Iranian director Mohammad Rasoulof (“There is no evil”), who was recently released from prison on medical grounds, is facing new charges that could land him back in prison.
The director is accused by the Iranian authorities of having formed an illegal assembly and of colluding against national security, as well as insulting the regime’s leadership and spreading anti-state propaganda.
If found guilty by the Revolutionary Tribunal, Rasoulouf could face an additional eight-year prison sentence.
Officially, Rasoulof was arrested in July last year to serve a sentence initially handed down against him in 2011 and 2019, for allegedly spreading anti-state propaganda.
But her arrest came before the death of Mahsa Amini, a 22-year-old girl who was killed for violating the strict women’s dress code. The event sparked protests across the country, and in response, the Iranian government cracked down on protesters and cracked down on any criticism of the regime online.
Despite this, Rasoulof issued an appeal, broadcast on social media, asking the Iranian security forces to stop their violent attacks on protesters. This is what should be considered subversion.
Last Saturday (11/2), the director was released from prison on medical leave to undergo surgery. And on Monday (2/13) he received his release order, meaning he would not need to go back to prison to serve his original sentence.

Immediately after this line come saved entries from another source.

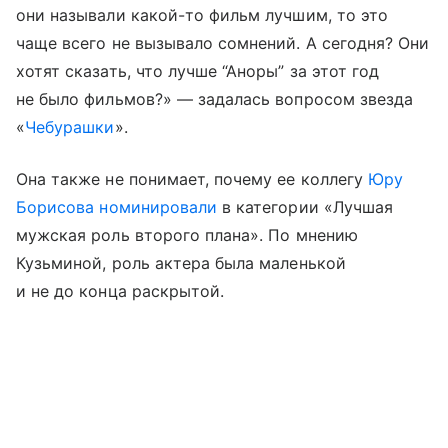
они называли какой-то фильм лучшим, то это
чаще всего не вызывало сомнений. А сегодня? Они
хотят сказать, что лучше “Аноры” за этот год
не было фильмов?» — задалась вопросом звезда
«
Чебурашки
».
Она также не понимает, почему ее коллегу
Юру
Борисова
номинировали
в категории «Лучшая
мужская роль второго плана». По мнению
Кузьминой, роль актера была маленькой
и не до конца раскрытой.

However, with the emergence of these new charges, his freedom is once again compromised. “It all depends on how the court reacts to the new allegations,” Farzad Pak, Rasoulof’s friend and producer of “There Is No Evil,” told The Hollywood Reporter.
Rasoulof’s release came shortly after his colleague, Jafar Panahi (“Taxi Tehran”), was also released from prison after announcing he would go on hunger strike.
Both Panahi and Rasoulof were sentenced in 2011 to six years in prison and a 20-year film ban for their alleged dissemination of “anti-regime” propaganda.
Rasoulof’s sentence was later suspended and he was released on bail. But after touring to promote his film “A Man of Integro” (2017), which deals with corruption and injustice in Iran, and which won the Un Certain Regard award at the Cannes Film Festival, Rasoulof had his passport and was banned from leaving the country.
He filmed “Not Bad” in secret and smuggled the film out of the country. But since the Iranian authorities had forbidden him to participate in the Berlin Film Festival in 2020, it was his daughter, Baran Rasoulof, star of the feature film, who accepted the Golden Bear on her behalf.
Ironically, “There Is No Evil” told four stories that questioned the extent to which individual freedom could be expressed under a despotic regime and its seemingly inevitable threats. The Iranian “system” has basically provided the answer.
Watch the trailer for “There’s No Evil” below.